Records shown.

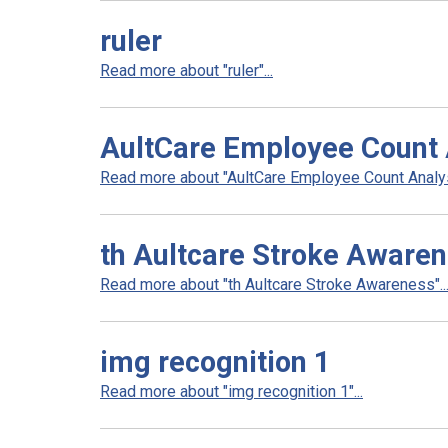
ruler
Read more about "ruler"...
AultCare Employee Count 
Read more about "AultCare Employee Count Analysi
th Aultcare Stroke Aware
Read more about "th Aultcare Stroke Awareness"..
img recognition 1
Read more about "img recognition 1"...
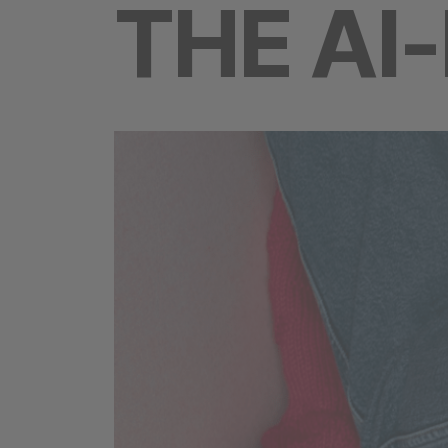
THE AI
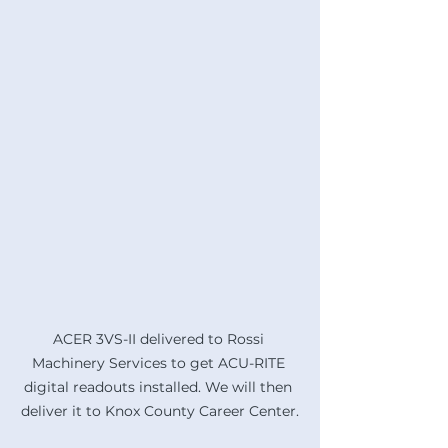
ACER 3VS-II delivered to Rossi 
Machinery Services to get ACU-RITE 
digital readouts installed. We will then 
deliver it to Knox County Career Center.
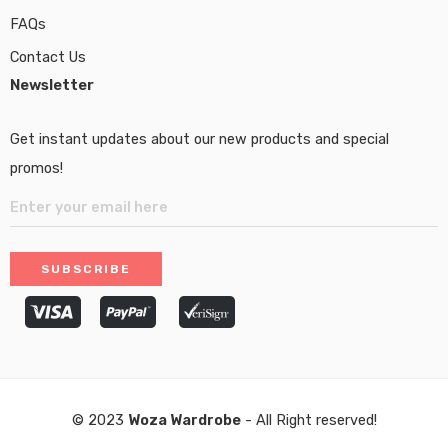
FAQs
Contact Us
Newsletter
Get instant updates about our new products and special
promos!
© 2023
Woza Wardrobe
- All Right reserved!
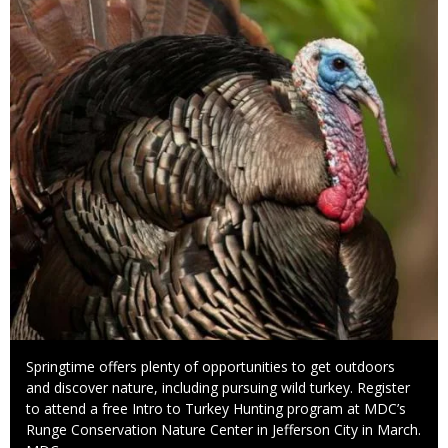
Caption
Springtime offers plenty of opportunities to get outdoors
and discover nature, including pursuing wild turkey. Register
to attend a free Intro to Turkey Hunting program at MDC’s
Runge Conservation Nature Center in Jefferson City in March.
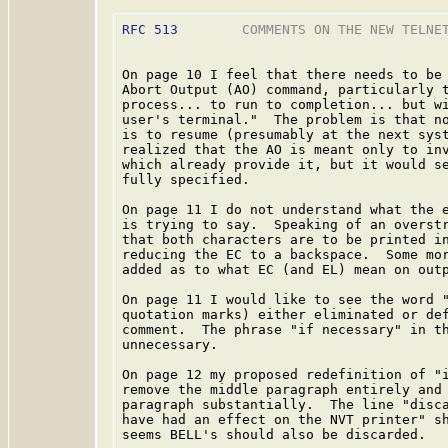
RFC 513
        COMMENTS ON THE NEW TELNET
On page 10 I feel that there needs to be 
Abort Output (AO) command, particularly t
process... to run to completion... but wi
user's terminal."  The problem is that no
is to resume (presumably at the next syst
realized that the AO is meant only to inv
which already provide it, but it would se
fully specified.

On page 11 I do not understand what the e
is trying to say.  Speaking of an overstr
that both characters are to be printed in
reducing the EC to a backspace.  Some mor
added as to what EC (and EL) mean on outp
On page 11 I would like to see the word "
quotation marks) either eliminated or def
comment.  The phrase "if necessary" in th
unnecessary.

On page 12 my proposed redefinition of "i
remove the middle paragraph entirely and 
paragraph substantially.  The line "disca
have had an effect on the NVT printer" sh
seems BELL's should also be discarded.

Problem requirements. The answer is every line of the data, exactly as written, with the pictures dropped.

Output of the task.
ruler
Read more about "ruler"...
AultCare Employee Count 
Read more about "AultCare Employee Count Analysi
th Aultcare Stroke Aware
Read more about "th Aultcare Stroke Awareness"..
img recognition 1
Read more about "img recognition 1"...
THE AI
ACER 3VS-II delivered to Rossi 
Machinery Services to get ACU-RITE 
digital readouts installed. We will then 
deliver it to Knox County Career Center.
FAQs
Contact Us
Newsletter
Get instant updates about our new products and special
promos!
© 2023
Woza Wardrobe
- All Right reserved!
Caption
Springtime offers plenty of opportunities to get outdoors
and discover nature, including pursuing wild turkey. Register
to attend a free Intro to Turkey Hunting program at MDC’s
Runge Conservation Nature Center in Jefferson City in March.
RFC 513
        COMMENTS ON THE NEW TELNET
On page 10 I feel that there needs to be 
Abort Output (AO) command, particularly t
process... to run to completion... but wi
user's terminal."  The problem is that no
is to resume (presumably at the next syst
realized that the AO is meant only to inv
which already provide it, but it would se
fully specified.

On page 11 I do not understand what the e
is trying to say.  Speaking of an overstr
that both characters are to be printed in
reducing the EC to a backspace.  Some mor
added as to what EC (and EL) mean on outp
On page 11 I would like to see the word "
quotation marks) either eliminated or def
comment.  The phrase "if necessary" in th
unnecessary.

On page 12 my proposed redefinition of "i
remove the middle paragraph entirely and 
paragraph substantially.  The line "disca
have had an effect on the NVT printer" sh
seems BELL's should also be discarded.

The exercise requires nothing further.